• [TASK PROMPT]: Begin at the line below that has "Mon territoire". Stop after the line that has "годовых. Чтобы получать дополнительно", repeating each line exactly and leaving out the pictures.

Data excerpts:

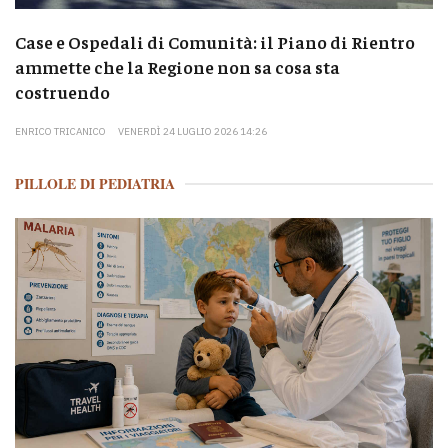
Case e Ospedali di Comunità: il Piano di Rientro
ammette che la Regione non sa cosa sta
costruendo
ENRICO TRICANICO
VENERDÌ 24 LUGLIO 2026 14:26
PILLOLE DI PEDIATRIA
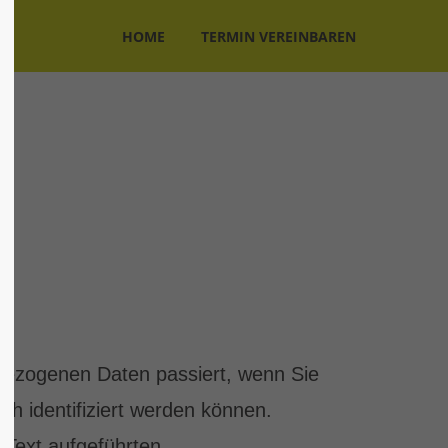
HOME
TERMIN VEREINBAREN
About us
Lorem ipsum dolor sit
te
amet, consectetuer
adipiscing elit.
102
Aenean commodo ligula eget
dolor. Aenean massa. Cum
s?
sociis natoque penatibus et
magnis dis parturient montes,
nascetur ridiculus mus.
nbezogenen Daten passiert, wenn Sie
Donec quam felis, ultricies
om
nec.
h identifiziert werden können.
Text aufgeführten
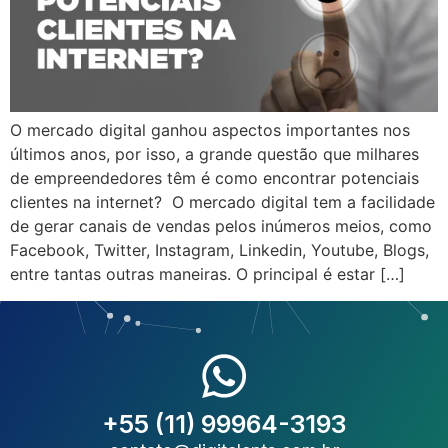
O mercado digital ganhou aspectos importantes nos
últimos anos, por isso, a grande questão que milhares
de empreendedores têm é como encontrar potenciais
clientes na internet? O mercado digital tem a facilidade
de gerar canais de vendas pelos inúmeros meios, como
Facebook, Twitter, Instagram, Linkedin, Youtube, Blogs,
entre tantas outras maneiras. O principal é estar […]
+55 (11) 99964-3193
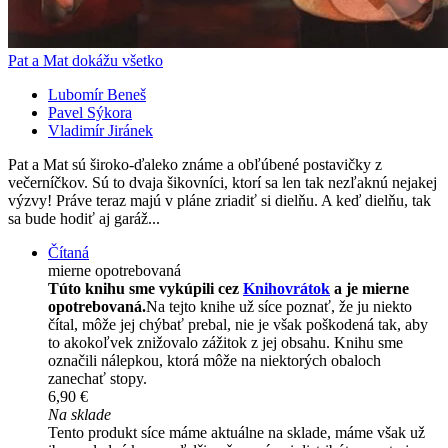
Pat a Mat dokážu všetko
Lubomír Beneš
Pavel Sýkora
Vladimír Jiránek
Pat a Mat sú široko-ďaleko známe a obľúbené postavičky z
večerníčkov. Sú to dvaja šikovníci, ktorí sa len tak nezľaknú nejakej
výzvy! Práve teraz majú v pláne zriadiť si dielňu. A keď dielňu, tak
sa bude hodiť aj garáž...
Čítaná
mierne opotrebovaná
Túto knihu sme vykúpili cez
Knihovrátok
a je mierne
opotrebovaná.
Na tejto knihe už síce poznať, že ju niekto
čítal, môže jej chýbať prebal, nie je však poškodená tak, aby
to akokoľvek znižovalo zážitok z jej obsahu. Knihu sme
označili nálepkou, ktorá môže na niektorých obaloch
zanechať stopy.
6,90 €
Na sklade
Tento produkt síce máme aktuálne na sklade, máme však už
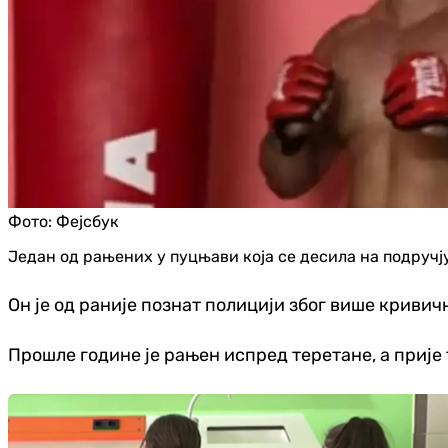
Фото:
Фејсбук
Један од рањених у пуцњави која се десила на подручј
Он је од раније познат полицији због више кривич
Прошле године је рањен испред теретане, а прије т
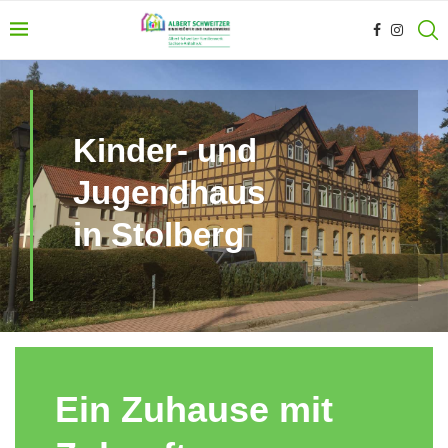
Kinder- und
Jugendhaus
in Stolberg
Ein Zuhause mit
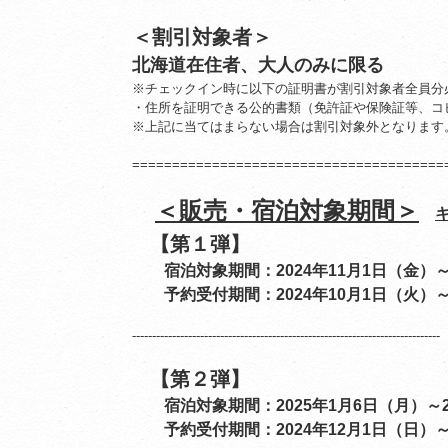
＜割引対象者＞
北海道在住者、大人のみに限る
※チェックイン時に以下の証明書が割引対象者全員分
・住所を証明できる公的書類（免許証や保険証等、コ
※上記に当てはまらない場合は割引対象外となります
=======================================
＜販売・宿泊対象期間＞
【第１弾】
宿泊対象期間
：2024年11月1日（金）～
予約受付期間：
2024年10月1日（火）
-----------------------------------------------------------------------------
【第２弾】
宿泊対象期間
：2025年1月6日（月）～
予約受付期間
：
2024年12月1日（日）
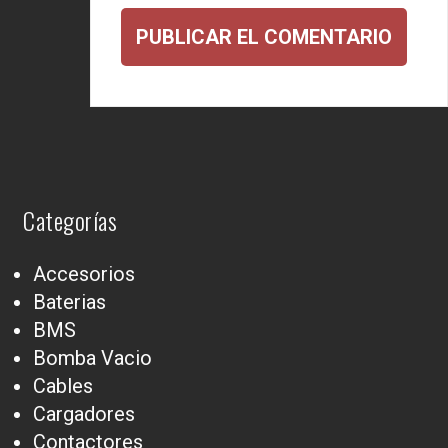
Categorías
Accesorios
Baterias
BMS
Bomba Vacio
Cables
Cargadores
Contactores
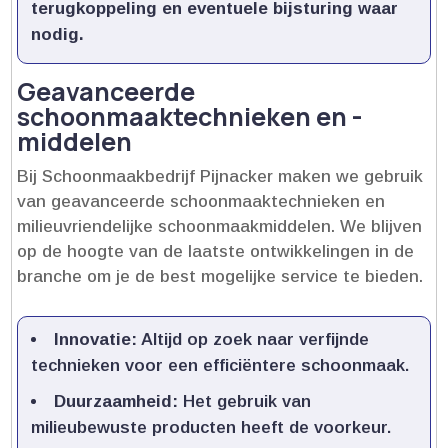
terugkoppeling en eventuele bijsturing waar
nodig.​
Geavanceerde
schoonmaaktechnieken en -
middelen
Bij Schoonmaakbedrijf Pijnacker maken we gebruik
van geavanceerde schoonmaaktechnieken en
milieuvriendelijke schoonmaakmiddelen.​ We blijven
op de hoogte van de laatste ontwikkelingen in de
branche om je de best mogelijke service te bieden.​
Innovatie:
Altijd op zoek naar verfijnde
technieken voor een efficiëntere schoonmaak.​
Duurzaamheid:
Het gebruik van
milieubewuste producten heeft de voorkeur.​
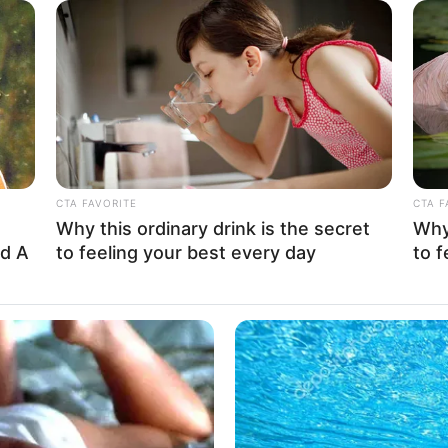
ationale
Angebot von Get Your Guide
.
 Touristische Informationen und zum Teil auch weitere gefüh
er für Marbach am Neckar
zu finden, mit Anpassung an Smart
tionsseite zum Thema
Tourismusinformation und Fremdenver
führer gesucht werden.
HEALTHYREHABCARE
He Said He'd Be Up At
17 Actors You Didn't Kn
Mind
rb eines
Reiseführers für Marbach am Neckar
als Buch oder 
CTA FAVORITE
CTA F
ionen und Reiseveranstaltern werden sogar
kostenlose Reisefüh
Why this ordinary drink is the secret
Why 
ed A
to feeling your best every day
to f
ung gesucht? Neben
Veranstaltungslisten
für ganz Deutschland 
stellt werden.
 Deutschland
GLYCOGEN SUPPORT
FRIDA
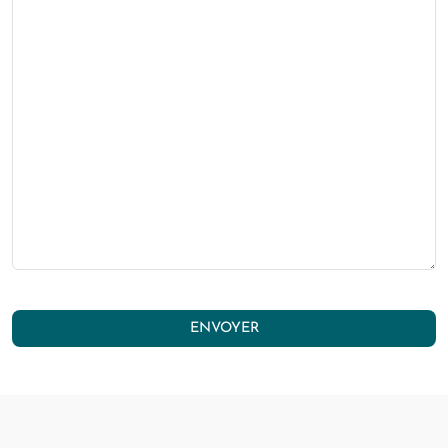
ENVOYER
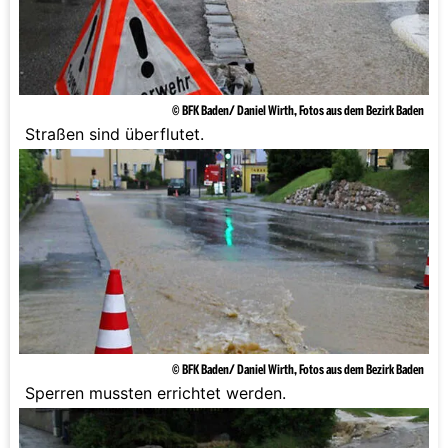
© BFK Baden/ Daniel Wirth, Fotos aus dem Bezirk Baden
Straßen sind überflutet.
© BFK Baden/ Daniel Wirth, Fotos aus dem Bezirk Baden
Sperren mussten errichtet werden.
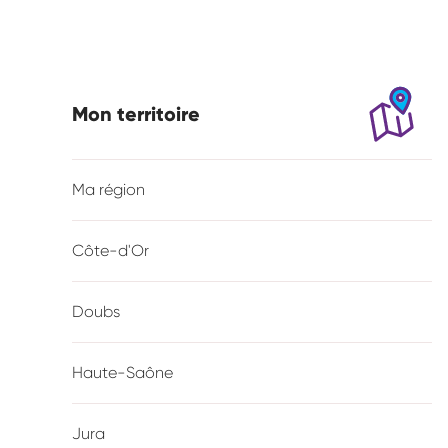
Mon territoire
Ma région
Côte-d'Or
Doubs
Haute-Saône
Jura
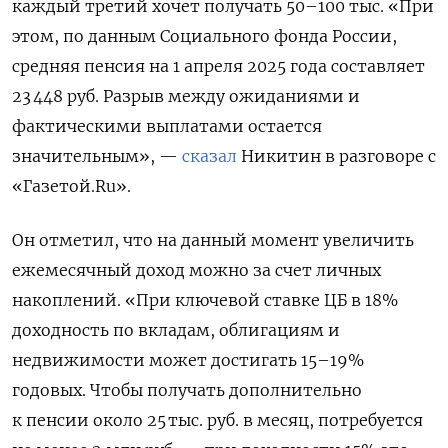
каждый третий хочет получать 50–100 тыс. «При
этом, по данным Социального фонда России,
средняя пенсия на 1 апреля 2025 года составляет
23 448 руб. Разрыв между ожиданиями и
фактическими выплатами остается
значительным», —
сказал
Никитин в разговоре с
«Газетой.Ru».
Он отметил, что на данный момент увеличить
ежемесячный доход можно за счет личных
накоплений. «При ключевой ставке ЦБ в 18%
доходность по вкладам, облигациям и
недвижимости может достигать 15–19%
годовых. Чтобы получать дополнительно
к пенсии около 25 тыс. руб. в месяц, потребуется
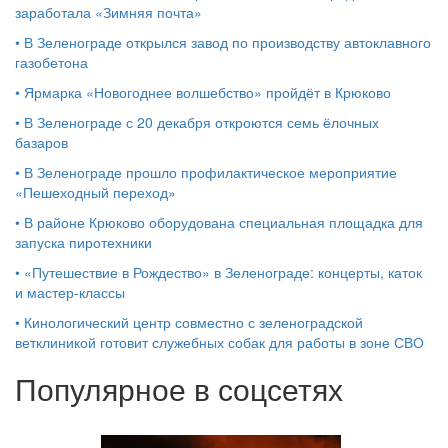
заработала «Зимняя почта»
•
В Зеленограде открылся завод по производству автоклавного
газобетона
•
Ярмарка «Новогоднее волшебство» пройдёт в Крюково
•
В Зеленограде с 20 декабря откроются семь ёлочных
базаров
•
В Зеленограде прошло профилактическое мероприятие
«Пешеходный переход»
•
В районе Крюково оборудована специальная площадка для
запуска пиротехники
•
«Путешествие в Рождество» в Зеленограде: концерты, каток
и мастер‑классы
•
Кинологический центр совместно с зеленоградской
ветклиникой готовит служебных собак для работы в зоне СВО
Популярное в соцсетях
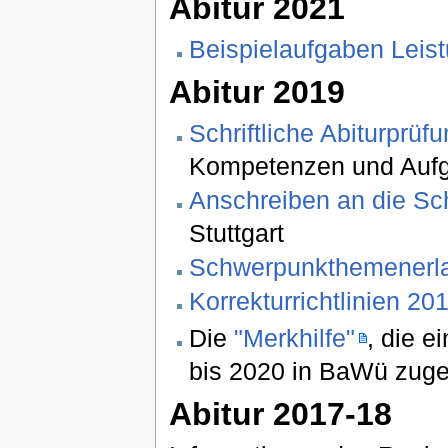
Abitur 2021
Beispielaufgaben Leis
Abitur 2019
Schriftliche Abiturprü
Kompetenzen und Aufga
Anschreiben an die Sc
Stuttgart
Schwerpunkthemenerl
Korrekturrichtlinien 20
Die
"Merkhilfe"
, die e
bis 2020 in BaWü zug
Abitur 2017-18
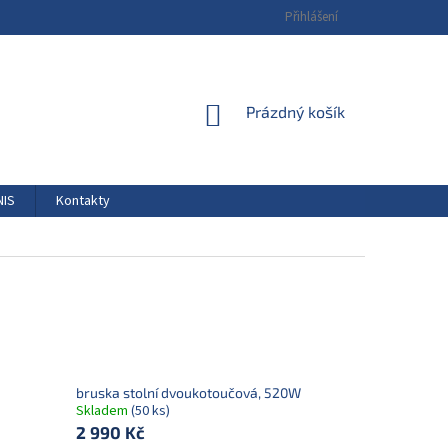
Přihlášení
NÁKUPNÍ
Prázdný košík
KOŠÍK
NIS
Kontakty
bruska stolní dvoukotoučová, 520W
Skladem
(50 ks)
2 990 Kč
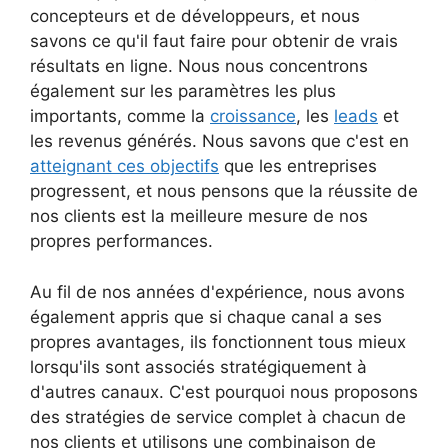
concepteurs et de développeurs, et nous
savons ce qu'il faut faire pour obtenir de vrais
résultats en ligne. Nous nous concentrons
également sur les paramètres les plus
importants, comme la
croissance
, les
leads
et
les revenus générés. Nous savons que c'est en
atteignant ces objectifs
que les entreprises
progressent, et nous pensons que la réussite de
nos clients est la meilleure mesure de nos
propres performances.
Au fil de nos années d'expérience, nous avons
également appris que si chaque canal a ses
propres avantages, ils fonctionnent tous mieux
lorsqu'ils sont associés stratégiquement à
d'autres canaux. C'est pourquoi nous proposons
des stratégies de service complet à chacun de
nos clients et utilisons une combinaison de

• [EXERCISE RESULT]:
Mon territoire
Ma région
Côte-d'Or
Doubs
Haute-Saône
Jura
каждый третий хочет получать 50–100 тыс. «При
этом, по данным Социального фонда России,
средняя пенсия на 1 апреля 2025 года составляет
23 448 руб. Разрыв между ожиданиями и
фактическими выплатами остается
значительным», —
сказал
Никитин в разговоре с
«Газетой.Ru».
Он отметил, что на данный момент увеличить
ежемесячный доход можно за счет личных
накоплений. «При ключевой ставке ЦБ в 18%
доходность по вкладам, облигациям и
недвижимости может достигать 15–19%
годовых. Чтобы получать дополнительно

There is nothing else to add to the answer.